O esvaziamento do conceito “realidade” acompanha o progresso da dúvida e é, portanto, um processo histórico, se visto coletivamente, e um processo psicológico, se visto individualmente. Trata-se de uma intelectualização progressiva. O intelecto, isto é, aquilo que pensa, portanto aquilo [14] que duvida, invade as demais regiões mentais para articulá-las, e as torna, por isso mesmo, duvidosas. O intelecto desautentica todas as demais regiões mentais, inclusive aquela região dos sentidos que chamamos, via de regra, de “realidade material”. A dúvida da dúvida é a intelectualização do próprio intelecto. Com ela o intelecto reflui sobre si mesmo. Torna-se duvidoso para si mesmo, desautentica-se a si mesmo. A dúvida da dúvida é o suicídio do intelecto. A dúvida cartesiana, tal qual foi praticada durante a Idade Moderna, portanto a dúvida incompleta, a dúvida limitada ao não intelecto, acompanhada da fé no intelecto, produziu uma civilização e uma mentalidade para a qual a realidade encontrou refúgio dentro do intelecto. Trata-se de uma civilização e de uma mentalidade “idealista”. A dúvida completa, a dúvida da dúvida, a intelectualização do intelecto, destrói esse refúgio e esvazia o conceito “realidade”. As frases aparentemente contraditórias, entre as quais a dúvida da dúvida oscila — a saber: “Tudo pode ser duvidado, inclusive a dúvida” e “Nada pode ser autenticamente duvidado” —, se resolvem, nesse estágio do desenvolvimento intelectual, na frase: “Tudo é nada”. O idealismo radical, a dúvida cartesiana radical, a intelectualização completa, desembocam no niilismo. [FlusserDuvida  :13-14]

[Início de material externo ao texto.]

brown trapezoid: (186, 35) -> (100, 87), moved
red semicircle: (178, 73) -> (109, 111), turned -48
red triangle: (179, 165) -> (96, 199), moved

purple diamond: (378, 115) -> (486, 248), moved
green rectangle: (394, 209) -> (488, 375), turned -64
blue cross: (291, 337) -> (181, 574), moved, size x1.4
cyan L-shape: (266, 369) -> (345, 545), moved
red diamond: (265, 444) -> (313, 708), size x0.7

[...] Embora não possamos dizer nada intelectualmente satisfatório quanto às personagens alegóricas do “Eu” e da “Vontade”, devendo, portanto, expulsá-las do território da discussão, isso não se aplica ao “Intelecto”. Este, sim, pode ser perfeitamente desmitologizado. Com efeito, na própria alegoria não tem sido tanto personificado propriamente, mas coisificado. Tem sido comparado a um tear cujos fios são pensamentos. É preciso, tão somente, abrir mão da imagem do tear e dos fios, é preciso tão somente desmaterializar a imagem, e a alegoria desaparece. A descrição do intelecto torna-se simbólica, isto é, tendo um significado exato. Essa descrição é a seguinte: O intelecto é o campo no qual ocorrem pensamentos. O purista pode objetar que o conceito “campo” é, ele também, alegórico. Entretanto é um conceito empregado, [29] em outro nível de significado, pela ciência exata.

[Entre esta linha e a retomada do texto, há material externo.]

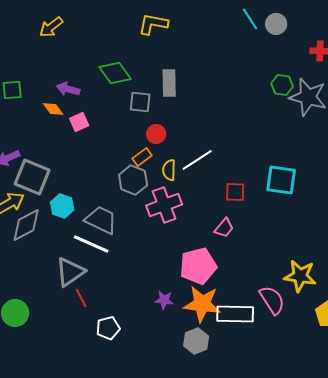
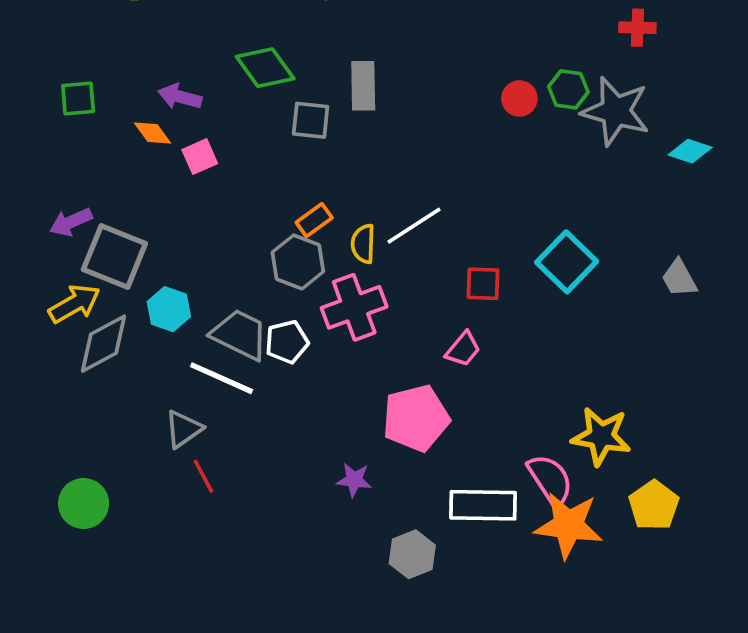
red circle: (156, 134) -> (519, 98), moved
cyan square: (281, 180) -> (567, 262), turned 36
gray triangle: (70, 272) -> (183, 429), size x0.7
orange star: (202, 304) -> (568, 525), moved
white pentagon: (108, 328) -> (287, 342), moved

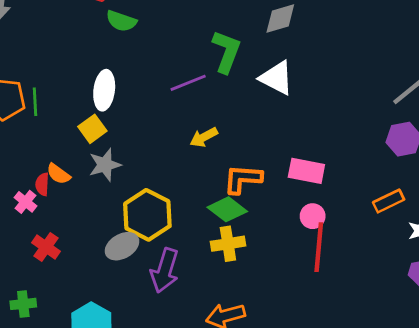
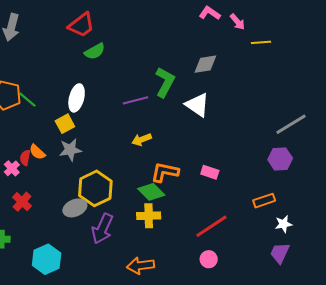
green semicircle: (121, 21) -> (95, 51), turned -55
green line: (35, 102) -> (28, 100), turned -54
pink rectangle: (306, 171) -> (210, 172), size x0.7
pink circle: (313, 216) -> (209, 259), moved
red line: (319, 247) -> (211, 226), turned 44

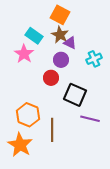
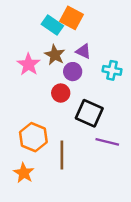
brown star: (60, 35) -> (55, 55), moved
cyan rectangle: (34, 36) -> (52, 25), moved
cyan cross: (94, 59) -> (112, 70), turned 35
orange star: (20, 145) -> (24, 173), size x0.7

Não necessitando sermos mais realistas que o rei, manteremos a nossa descrição do intelecto como hipótese operante.

Se descrevermos o intelecto como o campo no qual ocorrem pensamentos, ultrapassaremos a afirmativa cartesiana “Penso, portanto sou” pelo menos por um passo. Conduziremos a dúvida cartesiana pelo menos um passo adiante. A nossa descrição do intelecto autoriza-nos a duvidar da afirmativa “Penso” e a substituí-la pela afirmativa: “Pensamentos ocorrem”. A afirmativa “Penso” é a abreviação da afirmativa “Há um eu que pensa”. O método cartesiano prova, tão somente, a existência de pensamentos, nunca de um Eu que pensa. Não autoriza a afirmativa “Penso”. A afirmativa “Penso, portanto sou” é a abreviação da afirmativa “Há um Eu que pensa, portanto há um Eu que é”. E uma afirmativa pleonástica, além de duvidosa.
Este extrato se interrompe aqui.